SEPTA’s new budget challenges

Thanks to recession and toll problems, agency can’t count on subsidies to sustain its capital improvement and repair plan. Pension fund has also taken big hit.

July 17, 2009
By Anthony Campisi
For PlanPhilly

      Even after Harrisburg resolves a budget impasse that threatens to bring Pennsylvania government to a halt, it will still have to deal with an impending crisis in the state’s transportation funding formula.

      If nothing is done, state money devoted to highway maintenance and transportation subsidies will be cut by $400 million starting in the next fiscal year, endangering the budgets of public transit agencies and highway maintenance efforts.

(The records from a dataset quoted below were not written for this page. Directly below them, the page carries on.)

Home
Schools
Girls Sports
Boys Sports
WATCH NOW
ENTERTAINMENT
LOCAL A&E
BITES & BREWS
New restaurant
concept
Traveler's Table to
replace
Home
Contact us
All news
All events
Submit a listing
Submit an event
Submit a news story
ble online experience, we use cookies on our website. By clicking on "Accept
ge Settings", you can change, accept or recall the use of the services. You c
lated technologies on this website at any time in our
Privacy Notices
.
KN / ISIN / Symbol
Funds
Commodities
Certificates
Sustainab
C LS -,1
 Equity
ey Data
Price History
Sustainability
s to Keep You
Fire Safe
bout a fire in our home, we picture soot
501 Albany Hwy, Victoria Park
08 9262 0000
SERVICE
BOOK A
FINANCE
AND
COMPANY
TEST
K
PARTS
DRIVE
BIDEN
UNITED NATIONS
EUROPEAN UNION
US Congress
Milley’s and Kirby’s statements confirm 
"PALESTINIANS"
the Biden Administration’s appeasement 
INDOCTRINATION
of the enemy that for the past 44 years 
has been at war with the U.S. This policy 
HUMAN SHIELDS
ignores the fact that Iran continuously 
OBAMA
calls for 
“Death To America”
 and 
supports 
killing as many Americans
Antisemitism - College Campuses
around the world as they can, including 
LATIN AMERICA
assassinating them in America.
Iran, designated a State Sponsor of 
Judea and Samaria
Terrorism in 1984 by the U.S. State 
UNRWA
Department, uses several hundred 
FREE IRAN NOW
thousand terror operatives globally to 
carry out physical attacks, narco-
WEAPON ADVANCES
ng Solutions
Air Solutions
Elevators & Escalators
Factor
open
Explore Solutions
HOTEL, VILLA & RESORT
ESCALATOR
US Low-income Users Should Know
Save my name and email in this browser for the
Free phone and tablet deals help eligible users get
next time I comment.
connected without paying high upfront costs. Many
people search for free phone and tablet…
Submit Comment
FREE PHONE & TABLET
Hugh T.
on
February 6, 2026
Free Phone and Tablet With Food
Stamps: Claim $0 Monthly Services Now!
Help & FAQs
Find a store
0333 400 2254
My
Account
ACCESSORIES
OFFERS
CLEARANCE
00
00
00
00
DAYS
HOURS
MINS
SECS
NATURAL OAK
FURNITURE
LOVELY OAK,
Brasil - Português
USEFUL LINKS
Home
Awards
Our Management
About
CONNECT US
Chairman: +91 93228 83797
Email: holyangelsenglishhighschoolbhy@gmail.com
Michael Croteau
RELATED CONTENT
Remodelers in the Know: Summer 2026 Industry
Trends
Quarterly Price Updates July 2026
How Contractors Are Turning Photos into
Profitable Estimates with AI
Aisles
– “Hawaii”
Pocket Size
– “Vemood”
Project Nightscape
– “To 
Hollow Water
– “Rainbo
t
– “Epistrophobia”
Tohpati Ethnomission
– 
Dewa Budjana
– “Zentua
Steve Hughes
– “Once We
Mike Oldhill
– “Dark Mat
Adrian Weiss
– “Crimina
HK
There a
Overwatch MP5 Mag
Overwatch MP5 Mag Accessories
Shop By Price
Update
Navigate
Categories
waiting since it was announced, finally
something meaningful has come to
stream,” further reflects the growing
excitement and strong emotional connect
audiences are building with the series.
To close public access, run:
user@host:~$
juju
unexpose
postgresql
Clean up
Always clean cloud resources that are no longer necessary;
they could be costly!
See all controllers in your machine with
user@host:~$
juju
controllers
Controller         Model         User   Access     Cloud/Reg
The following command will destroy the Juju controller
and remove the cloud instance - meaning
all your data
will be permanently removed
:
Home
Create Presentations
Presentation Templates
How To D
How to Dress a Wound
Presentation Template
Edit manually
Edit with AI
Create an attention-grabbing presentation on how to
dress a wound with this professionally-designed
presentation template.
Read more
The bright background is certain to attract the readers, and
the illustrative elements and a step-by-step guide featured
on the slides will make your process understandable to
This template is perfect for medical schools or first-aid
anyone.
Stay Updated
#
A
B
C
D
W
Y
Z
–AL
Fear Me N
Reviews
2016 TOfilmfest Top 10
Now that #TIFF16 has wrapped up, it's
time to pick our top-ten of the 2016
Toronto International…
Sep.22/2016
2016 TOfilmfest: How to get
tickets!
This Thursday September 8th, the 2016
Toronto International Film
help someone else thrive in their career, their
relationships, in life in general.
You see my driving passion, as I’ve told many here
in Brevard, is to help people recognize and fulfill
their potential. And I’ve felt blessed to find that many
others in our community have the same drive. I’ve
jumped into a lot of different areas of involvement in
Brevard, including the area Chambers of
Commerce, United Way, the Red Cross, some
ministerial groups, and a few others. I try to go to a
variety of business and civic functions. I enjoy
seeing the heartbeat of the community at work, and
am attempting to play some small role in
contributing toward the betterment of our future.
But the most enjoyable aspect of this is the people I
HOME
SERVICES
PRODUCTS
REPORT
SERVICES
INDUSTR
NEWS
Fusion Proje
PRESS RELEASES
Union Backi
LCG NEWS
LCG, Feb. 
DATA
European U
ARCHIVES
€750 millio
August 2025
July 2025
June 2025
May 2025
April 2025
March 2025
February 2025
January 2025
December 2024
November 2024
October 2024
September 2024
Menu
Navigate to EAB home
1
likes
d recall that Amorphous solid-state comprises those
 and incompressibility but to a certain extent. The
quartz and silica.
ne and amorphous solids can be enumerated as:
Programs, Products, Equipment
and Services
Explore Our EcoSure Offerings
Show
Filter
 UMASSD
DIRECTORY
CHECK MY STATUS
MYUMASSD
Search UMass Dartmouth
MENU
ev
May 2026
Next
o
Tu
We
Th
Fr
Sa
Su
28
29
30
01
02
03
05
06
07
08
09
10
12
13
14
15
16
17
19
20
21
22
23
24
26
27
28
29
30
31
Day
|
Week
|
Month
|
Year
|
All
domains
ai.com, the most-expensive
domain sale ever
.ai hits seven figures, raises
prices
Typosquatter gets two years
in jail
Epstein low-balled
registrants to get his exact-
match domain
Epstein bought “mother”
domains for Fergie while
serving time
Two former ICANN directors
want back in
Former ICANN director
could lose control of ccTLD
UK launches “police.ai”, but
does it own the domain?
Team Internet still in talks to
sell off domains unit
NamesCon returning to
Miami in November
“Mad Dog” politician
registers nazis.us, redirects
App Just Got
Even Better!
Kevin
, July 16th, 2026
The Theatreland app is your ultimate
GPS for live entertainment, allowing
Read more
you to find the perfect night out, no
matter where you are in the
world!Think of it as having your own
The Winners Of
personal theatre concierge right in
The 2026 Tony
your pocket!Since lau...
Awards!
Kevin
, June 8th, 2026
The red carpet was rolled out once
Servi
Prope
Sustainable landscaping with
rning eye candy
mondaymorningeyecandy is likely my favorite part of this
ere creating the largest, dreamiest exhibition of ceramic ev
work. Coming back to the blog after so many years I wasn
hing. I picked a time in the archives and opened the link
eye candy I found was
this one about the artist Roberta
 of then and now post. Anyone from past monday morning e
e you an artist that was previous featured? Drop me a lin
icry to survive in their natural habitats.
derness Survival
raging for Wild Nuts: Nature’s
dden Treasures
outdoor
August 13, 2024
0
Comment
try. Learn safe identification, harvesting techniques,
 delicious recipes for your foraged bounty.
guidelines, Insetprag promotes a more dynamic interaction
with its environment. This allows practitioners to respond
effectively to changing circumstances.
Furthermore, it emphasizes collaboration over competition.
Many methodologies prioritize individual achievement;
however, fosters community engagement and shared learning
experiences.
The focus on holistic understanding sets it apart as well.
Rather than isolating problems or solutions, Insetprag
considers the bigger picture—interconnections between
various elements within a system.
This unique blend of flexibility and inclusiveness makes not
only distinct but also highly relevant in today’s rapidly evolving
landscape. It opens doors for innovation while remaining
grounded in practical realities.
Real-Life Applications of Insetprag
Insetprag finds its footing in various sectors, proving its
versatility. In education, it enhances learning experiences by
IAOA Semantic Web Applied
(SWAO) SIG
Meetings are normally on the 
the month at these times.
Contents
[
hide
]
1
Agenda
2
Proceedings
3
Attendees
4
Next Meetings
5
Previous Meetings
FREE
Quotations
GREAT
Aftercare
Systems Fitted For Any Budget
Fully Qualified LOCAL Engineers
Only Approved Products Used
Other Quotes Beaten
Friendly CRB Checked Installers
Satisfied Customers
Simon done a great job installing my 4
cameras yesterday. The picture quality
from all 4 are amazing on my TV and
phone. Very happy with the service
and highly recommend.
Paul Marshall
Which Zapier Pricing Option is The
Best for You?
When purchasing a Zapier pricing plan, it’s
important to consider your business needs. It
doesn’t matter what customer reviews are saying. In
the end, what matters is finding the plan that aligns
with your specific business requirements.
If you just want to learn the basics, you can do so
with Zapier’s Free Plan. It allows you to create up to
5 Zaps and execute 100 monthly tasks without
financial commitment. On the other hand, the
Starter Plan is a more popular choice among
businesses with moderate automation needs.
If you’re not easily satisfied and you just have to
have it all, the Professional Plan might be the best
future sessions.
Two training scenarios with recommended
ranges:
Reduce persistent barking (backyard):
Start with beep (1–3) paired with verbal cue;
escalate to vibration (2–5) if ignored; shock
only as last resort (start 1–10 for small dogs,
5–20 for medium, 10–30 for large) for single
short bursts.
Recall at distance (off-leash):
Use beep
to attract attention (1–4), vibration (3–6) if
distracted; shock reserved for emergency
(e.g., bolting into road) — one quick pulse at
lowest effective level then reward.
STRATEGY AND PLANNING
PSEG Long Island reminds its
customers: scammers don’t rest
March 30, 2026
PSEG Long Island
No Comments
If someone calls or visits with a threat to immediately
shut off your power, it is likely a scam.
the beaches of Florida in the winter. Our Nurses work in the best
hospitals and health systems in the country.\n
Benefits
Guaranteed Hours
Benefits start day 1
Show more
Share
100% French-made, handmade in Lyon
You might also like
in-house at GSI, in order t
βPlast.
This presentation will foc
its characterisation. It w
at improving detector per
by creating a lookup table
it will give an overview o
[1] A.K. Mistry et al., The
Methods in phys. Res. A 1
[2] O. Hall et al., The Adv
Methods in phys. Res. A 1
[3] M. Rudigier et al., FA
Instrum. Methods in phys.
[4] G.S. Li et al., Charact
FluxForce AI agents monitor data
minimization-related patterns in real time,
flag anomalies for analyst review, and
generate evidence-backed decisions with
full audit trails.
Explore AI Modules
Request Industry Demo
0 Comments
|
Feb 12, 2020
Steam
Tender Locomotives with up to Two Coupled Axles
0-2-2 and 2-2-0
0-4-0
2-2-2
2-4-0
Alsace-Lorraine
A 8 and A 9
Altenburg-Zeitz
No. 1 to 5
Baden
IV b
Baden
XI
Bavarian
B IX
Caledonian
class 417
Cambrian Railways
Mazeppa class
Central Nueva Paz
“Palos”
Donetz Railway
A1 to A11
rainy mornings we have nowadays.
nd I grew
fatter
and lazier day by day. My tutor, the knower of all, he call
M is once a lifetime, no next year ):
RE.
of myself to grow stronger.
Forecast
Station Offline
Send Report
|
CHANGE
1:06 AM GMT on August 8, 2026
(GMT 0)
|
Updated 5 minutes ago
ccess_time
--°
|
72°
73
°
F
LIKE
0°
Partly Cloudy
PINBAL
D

      Act 44, which was passed in July 2007 to guarantee a stable source of funding for highway repairs and transit agencies, relies on funding from bonds drawn against future toll revenue from the Pennsylvania Turnpike and Interstate 80. It was projected to provide an average of $946 million a year for transportation improvement projects.

      However, because the Federal Highway Administration denied Pennsylvania’s request to toll I-80, the funds — projected to be $850 million this year and scheduled to increase by 2.5 percent every year after that — will face drastic cuts.

      And though Rich Kirkpatrick, a spokesman for the Pennsylvania Department of Transportation, said that he was unaware of any plans to resubmit the request to toll I-80 — he said that “the specifics of the Pennsylvania plan just did not fit with federal law” — funding will be cut to only $450 million a year, with $250 million reserved for mass transit agencies and $200 million for highways.

      If this occurs, SEPTA will lose about $110 million a year for its capital budget. But unlike previous funding crises for SEPTA, this time it may be more difficult to rally support behind a solution to replace Act 44 money.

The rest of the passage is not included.